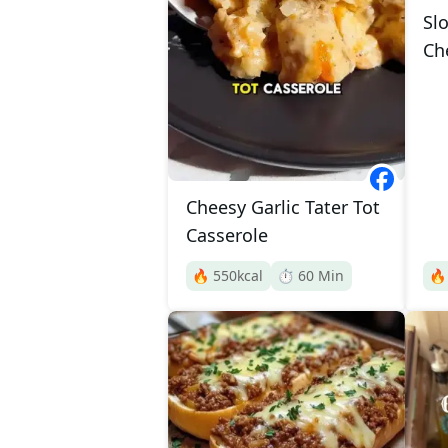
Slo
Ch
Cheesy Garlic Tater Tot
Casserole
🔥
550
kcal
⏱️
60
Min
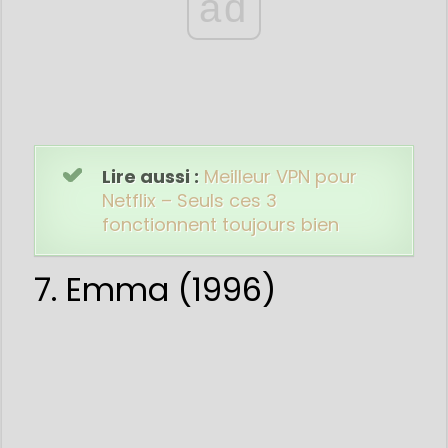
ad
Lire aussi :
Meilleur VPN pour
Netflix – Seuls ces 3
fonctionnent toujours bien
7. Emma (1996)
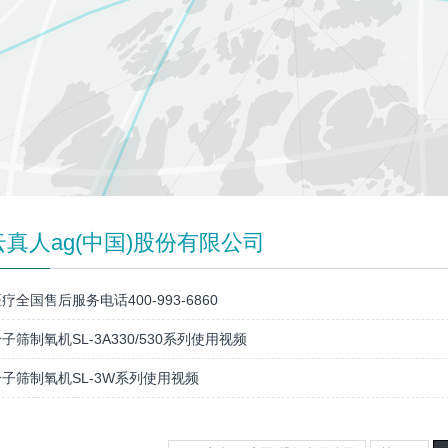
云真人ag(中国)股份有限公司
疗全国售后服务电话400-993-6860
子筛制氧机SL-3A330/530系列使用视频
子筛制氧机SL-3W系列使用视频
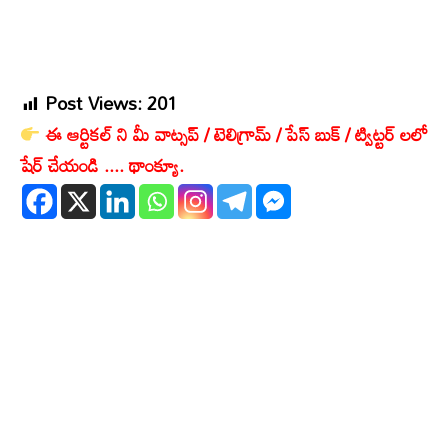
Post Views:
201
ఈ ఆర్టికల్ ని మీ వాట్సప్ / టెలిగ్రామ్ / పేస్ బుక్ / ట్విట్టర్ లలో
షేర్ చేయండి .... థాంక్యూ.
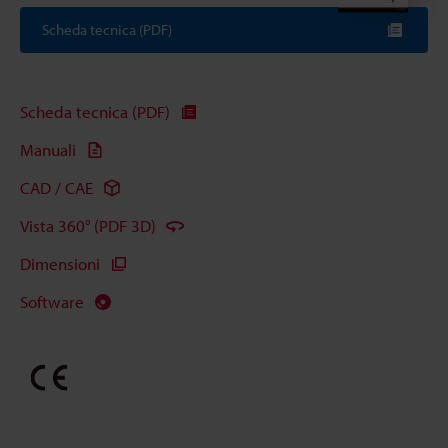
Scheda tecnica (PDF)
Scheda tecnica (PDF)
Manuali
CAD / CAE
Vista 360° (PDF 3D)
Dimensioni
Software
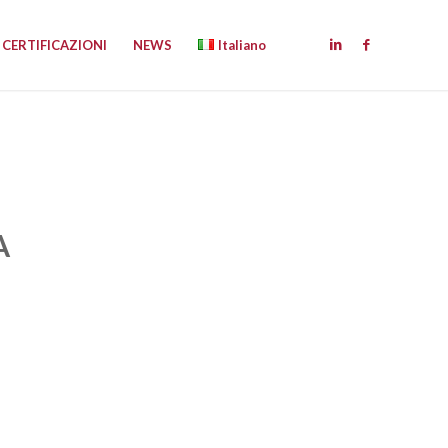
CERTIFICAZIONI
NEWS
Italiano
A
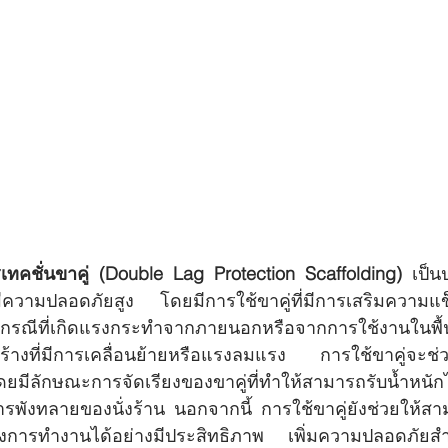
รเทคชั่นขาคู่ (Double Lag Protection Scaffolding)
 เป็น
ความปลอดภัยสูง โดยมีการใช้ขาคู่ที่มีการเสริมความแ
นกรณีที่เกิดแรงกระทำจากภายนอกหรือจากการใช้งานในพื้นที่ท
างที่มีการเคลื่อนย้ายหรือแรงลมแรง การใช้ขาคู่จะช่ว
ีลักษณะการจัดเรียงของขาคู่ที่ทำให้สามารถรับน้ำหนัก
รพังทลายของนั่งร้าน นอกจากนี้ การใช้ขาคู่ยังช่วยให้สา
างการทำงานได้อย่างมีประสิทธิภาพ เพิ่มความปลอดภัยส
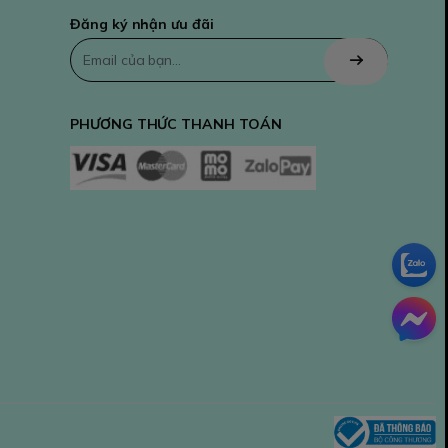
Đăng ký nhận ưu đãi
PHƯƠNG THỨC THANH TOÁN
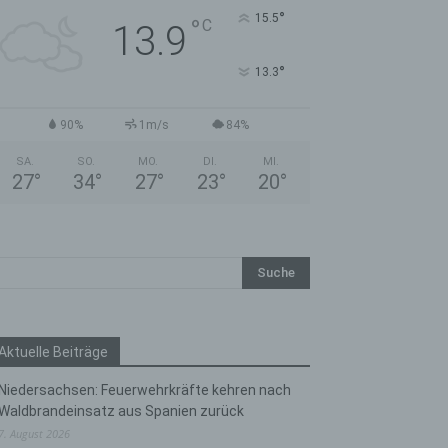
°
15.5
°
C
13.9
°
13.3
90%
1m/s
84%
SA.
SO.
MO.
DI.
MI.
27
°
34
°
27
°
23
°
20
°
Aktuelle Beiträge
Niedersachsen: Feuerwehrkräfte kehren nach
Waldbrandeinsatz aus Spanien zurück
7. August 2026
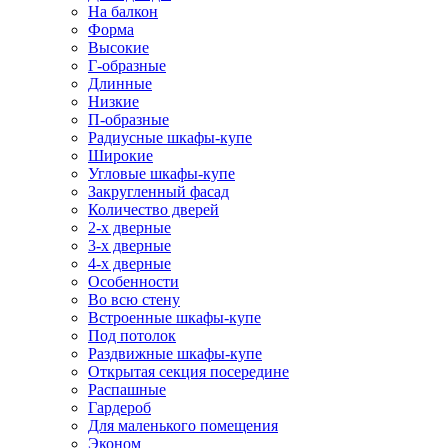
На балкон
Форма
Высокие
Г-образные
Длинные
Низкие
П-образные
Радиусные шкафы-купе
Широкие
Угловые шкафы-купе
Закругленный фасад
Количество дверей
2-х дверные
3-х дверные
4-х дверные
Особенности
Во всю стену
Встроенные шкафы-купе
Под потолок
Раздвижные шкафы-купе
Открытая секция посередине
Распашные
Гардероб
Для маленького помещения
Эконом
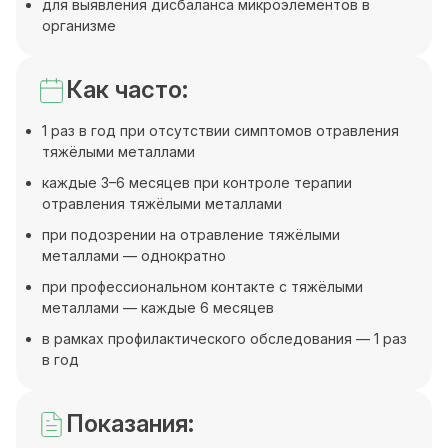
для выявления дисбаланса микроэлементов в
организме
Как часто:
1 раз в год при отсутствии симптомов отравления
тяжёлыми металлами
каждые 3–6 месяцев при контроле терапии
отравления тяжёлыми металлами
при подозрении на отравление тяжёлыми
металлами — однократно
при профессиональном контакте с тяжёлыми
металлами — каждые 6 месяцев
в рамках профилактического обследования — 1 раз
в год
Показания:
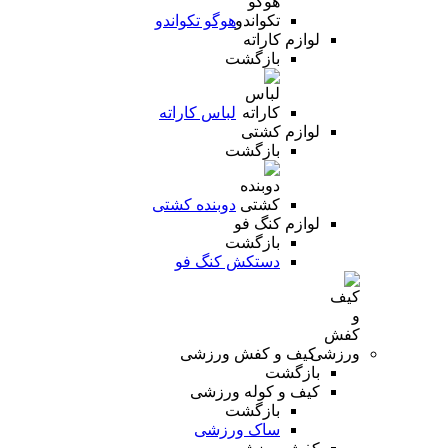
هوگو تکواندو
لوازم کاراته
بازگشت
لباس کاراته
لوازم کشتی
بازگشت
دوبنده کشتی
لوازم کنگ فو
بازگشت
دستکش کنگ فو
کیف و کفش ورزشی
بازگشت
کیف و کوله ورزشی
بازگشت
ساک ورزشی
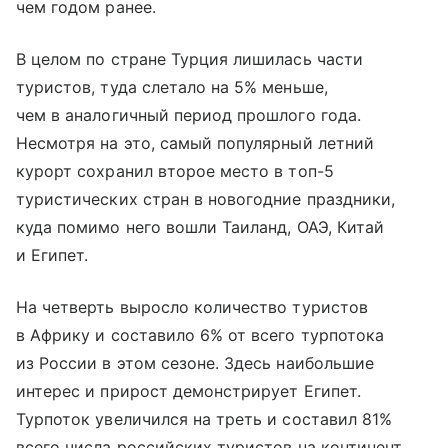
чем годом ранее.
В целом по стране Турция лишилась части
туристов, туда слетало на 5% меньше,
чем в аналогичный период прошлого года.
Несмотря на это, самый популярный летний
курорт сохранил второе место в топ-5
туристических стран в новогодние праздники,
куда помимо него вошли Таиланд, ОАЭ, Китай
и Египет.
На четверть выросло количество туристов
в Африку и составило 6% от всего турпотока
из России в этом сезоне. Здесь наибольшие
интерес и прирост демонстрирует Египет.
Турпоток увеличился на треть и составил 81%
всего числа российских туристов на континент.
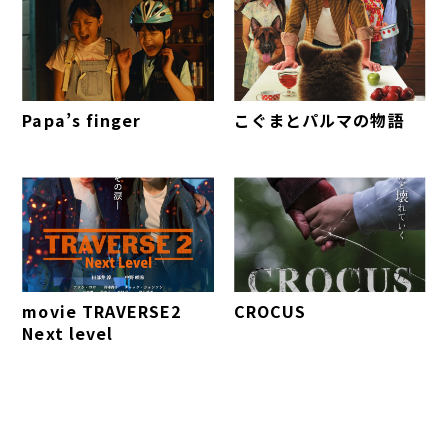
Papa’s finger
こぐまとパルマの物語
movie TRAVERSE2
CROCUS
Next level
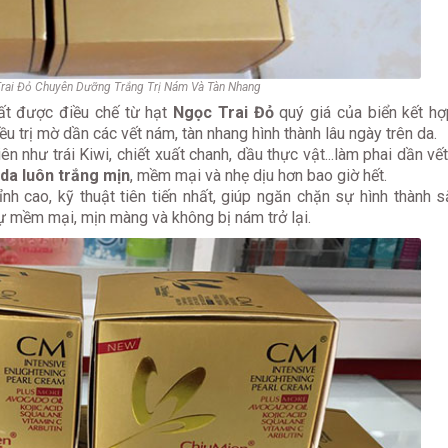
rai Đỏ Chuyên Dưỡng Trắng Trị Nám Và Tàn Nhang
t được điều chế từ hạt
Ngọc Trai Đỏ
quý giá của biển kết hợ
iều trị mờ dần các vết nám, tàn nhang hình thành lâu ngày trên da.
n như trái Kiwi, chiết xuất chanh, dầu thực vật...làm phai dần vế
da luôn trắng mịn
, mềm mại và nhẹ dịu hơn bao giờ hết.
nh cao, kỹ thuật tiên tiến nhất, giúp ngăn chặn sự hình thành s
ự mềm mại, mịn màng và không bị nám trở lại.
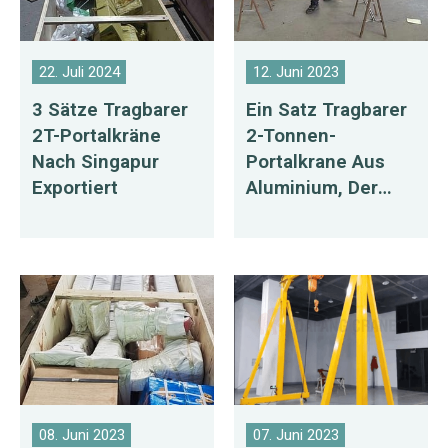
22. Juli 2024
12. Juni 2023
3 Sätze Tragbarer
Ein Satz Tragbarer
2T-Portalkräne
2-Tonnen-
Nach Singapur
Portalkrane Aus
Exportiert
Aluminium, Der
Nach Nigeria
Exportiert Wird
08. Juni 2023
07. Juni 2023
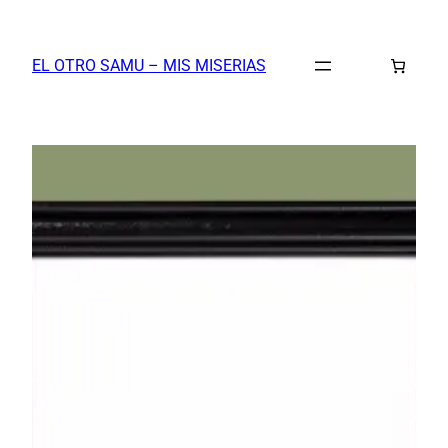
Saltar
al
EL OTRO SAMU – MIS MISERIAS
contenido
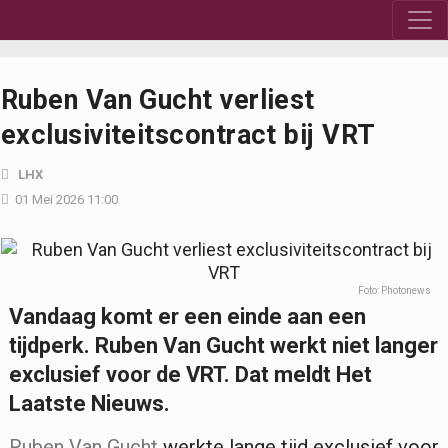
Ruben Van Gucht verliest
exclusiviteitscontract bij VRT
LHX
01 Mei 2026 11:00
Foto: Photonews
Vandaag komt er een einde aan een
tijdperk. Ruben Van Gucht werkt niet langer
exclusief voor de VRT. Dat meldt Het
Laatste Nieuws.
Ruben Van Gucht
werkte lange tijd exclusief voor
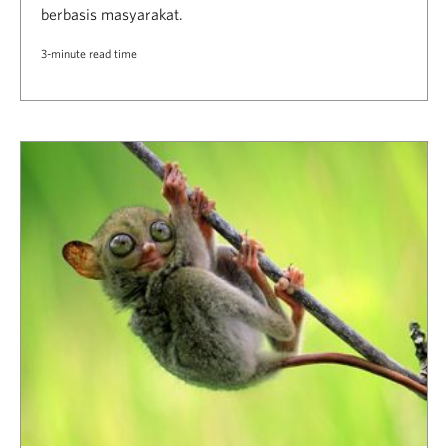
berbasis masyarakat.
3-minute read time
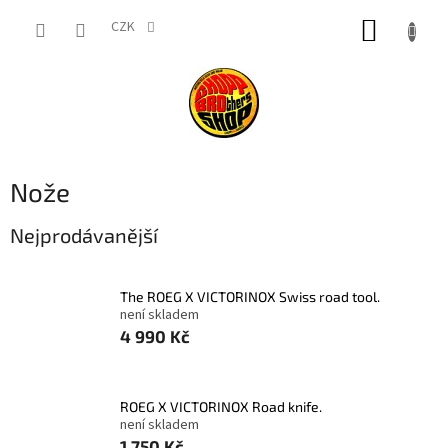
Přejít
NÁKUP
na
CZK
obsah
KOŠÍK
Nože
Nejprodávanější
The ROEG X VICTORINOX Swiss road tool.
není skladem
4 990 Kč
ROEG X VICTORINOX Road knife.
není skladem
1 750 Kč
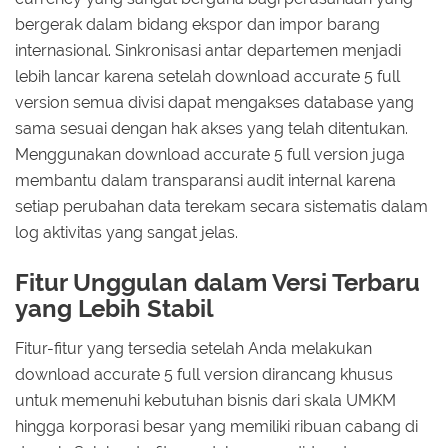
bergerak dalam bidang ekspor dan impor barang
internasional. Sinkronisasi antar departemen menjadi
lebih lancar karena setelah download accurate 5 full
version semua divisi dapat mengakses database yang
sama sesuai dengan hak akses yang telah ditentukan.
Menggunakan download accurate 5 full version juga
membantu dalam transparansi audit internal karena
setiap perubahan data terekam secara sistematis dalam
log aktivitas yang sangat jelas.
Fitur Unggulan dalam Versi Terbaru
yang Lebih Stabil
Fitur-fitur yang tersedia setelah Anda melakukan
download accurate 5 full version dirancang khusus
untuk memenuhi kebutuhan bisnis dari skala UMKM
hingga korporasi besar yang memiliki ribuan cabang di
────────────────────────────────────────
● **EXERCISE BRIEF**: Except for the pictures, please retype the listing above exactly.

● **SOLUTION TO THIS PROBLEM**:
Slo
Ch
Cheesy Garlic Tater Tot
Casserole
🔥
550
kcal
⏱️
60
Min
ad
Lire aussi :
Meilleur VPN pour
Netflix – Seuls ces 3
fonctionnent toujours bien
7. Emma (1996)
云真人ag(中国)股份有限公司
疗全国售后服务电话400-993-6860
子筛制氧机SL-3A330/530系列使用视频
子筛制氧机SL-3W系列使用视频
Post Views:
201
ఈ ఆర్టికల్ ని మీ వాట్సప్ / టెలిగ్రామ్ / పేస్ బుక్ / ట్విట్టర్ లలో
షేర్ చేయండి .... థాంక్యూ.
Scheda tecnica (PDF)
Scheda tecnica (PDF)
Manuali
CAD / CAE
Vista 360° (PDF 3D)
Dimensioni
Software
CERTIFICAZIONI
NEWS
Italiano
A
รเทคชั่นขาคู่ (Double Lag Protection Scaffolding)
 เป็น
ความปลอดภัยสูง โดยมีการใช้ขาคู่ที่มีการเสริมความแ
นกรณีที่เกิดแรงกระทำจากภายนอกหรือจากการใช้งานในพื้นที่ท
างที่มีการเคลื่อนย้ายหรือแรงลมแรง การใช้ขาคู่จะช่ว
ีลักษณะการจัดเรียงของขาคู่ที่ทำให้สามารถรับน้ำหนัก
รพังทลายของนั่งร้าน นอกจากนี้ การใช้ขาคู่ยังช่วยให้สา
างการทำงานได้อย่างมีประสิทธิภาพ เพิ่มความปลอดภัยส
Đăng ký nhận ưu đãi
PHƯƠNG THỨC THANH TOÁN
°
15.5
°
C
13.9
°
13.3
90%
1m/s
84%
SA.
SO.
MO.
DI.
MI.
27
°
34
°
27
°
23
°
20
°
Aktuelle Beiträge
Niedersachsen: Feuerwehrkräfte kehren nach
Waldbrandeinsatz aus Spanien zurück
7. August 2026
На балкон
Форма
Высокие
Г-образные
Длинные
Низкие
П-образные
Радиусные шкафы-купе
Широкие
Угловые шкафы-купе
Закругленный фасад
Количество дверей
2-х дверные
3-х дверные
4-х дверные
Особенности
Во всю стену
Встроенные шкафы-купе
Под потолок
Раздвижные шкафы-купе
Открытая секция посередине
Распашные
Гардероб
Для маленького помещения
Эконом
для выявления дисбаланса микроэлементов в
организме
Как часто:
1 раз в год при отсутствии симптомов отравления
тяжёлыми металлами
каждые 3–6 месяцев при контроле терапии
отравления тяжёлыми металлами
при подозрении на отравление тяжёлыми
металлами — однократно
при профессиональном контакте с тяжёлыми
металлами — каждые 6 месяцев
в рамках профилактического обследования — 1 раз
в год
Показания:
هوگو تکواندو
لوازم کاراته
بازگشت
لباس کاراته
لوازم کشتی
بازگشت
دوبنده کشتی
لوازم کنگ فو
بازگشت
دستکش کنگ فو
کیف و کفش ورزشی
بازگشت
کیف و کوله ورزشی
بازگشت
ساک ورزشی
чем годом ранее.
В целом по стране Турция лишилась части
туристов, туда слетало на 5% меньше,
чем в аналогичный период прошлого года.
Несмотря на это, самый популярный летний
курорт сохранил второе место в топ-5
туристических стран в новогодние праздники,
куда помимо него вошли Таиланд, ОАЭ, Китай
и Египет.
На четверть выросло количество туристов
в Африку и составило 6% от всего турпотока
из России в этом сезоне. Здесь наибольшие
интерес и прирост демонстрирует Египет.
Турпоток увеличился на треть и составил 81%
всего числа российских туристов на континент.
Papa’s finger
こぐまとパルマの物語
movie TRAVERSE2
CROCUS
Next level
rai Đỏ Chuyên Dưỡng Trắng Trị Nám Và Tàn Nhang
t được điều chế từ hạt
Ngọc Trai Đỏ
quý giá của biển kết hợ
iều trị mờ dần các vết nám, tàn nhang hình thành lâu ngày trên da.
n như trái Kiwi, chiết xuất chanh, dầu thực vật...làm phai dần vế
da luôn trắng mịn
, mềm mại và nhẹ dịu hơn bao giờ hết.
nh cao, kỹ thuật tiên tiến nhất, giúp ngăn chặn sự hình thành s
ự mềm mại, mịn màng và không bị nám trở lại.
22. Juli 2024
12. Juni 2023
3 Sätze Tragbarer
Ein Satz Tragbarer
2T-Portalkräne
2-Tonnen-
Nach Singapur
Portalkrane Aus
Exportiert
Aluminium, Der
Nach Nigeria
Exportiert Wird
08. Juni 2023
07. Juni 2023
Saltar
al
EL OTRO SAMU – MIS MISERIAS
contenido
Ruben Van Gucht verliest
exclusiviteitscontract bij VRT
LHX
01 Mei 2026 11:00
Foto: Photonews
Vandaag komt er een einde aan een
tijdperk. Ruben Van Gucht werkt niet langer
exclusief voor de VRT. Dat meldt Het
Laatste Nieuws.
Ruben Van Gucht
werkte lange tijd exclusief voor
berbasis masyarakat.
3-minute read time
Přejít
NÁKUP
na
CZK
obsah
KOŠÍK
Nože
Nejprodávanější
The ROEG X VICTORINOX Swiss road tool.
není skladem
4 990 Kč
ROEG X VICTORINOX Road knife.
není skladem
1 750 Kč
bergerak dalam bidang ekspor dan impor barang
internasional. Sinkronisasi antar departemen menjadi
lebih lancar karena setelah download accurate 5 full
version semua divisi dapat mengakses database yang
sama sesuai dengan hak akses yang telah ditentukan.
Menggunakan download accurate 5 full version juga
membantu dalam transparansi audit internal karena
setiap perubahan data terekam secara sistematis dalam
log aktivitas yang sangat jelas.
Fitur Unggulan dalam Versi Terbaru
yang Lebih Stabil
Fitur-fitur yang tersedia setelah Anda melakukan
download accurate 5 full version dirancang khusus
untuk memenuhi kebutuhan bisnis dari skala UMKM
hingga korporasi besar yang memiliki ribuan cabang di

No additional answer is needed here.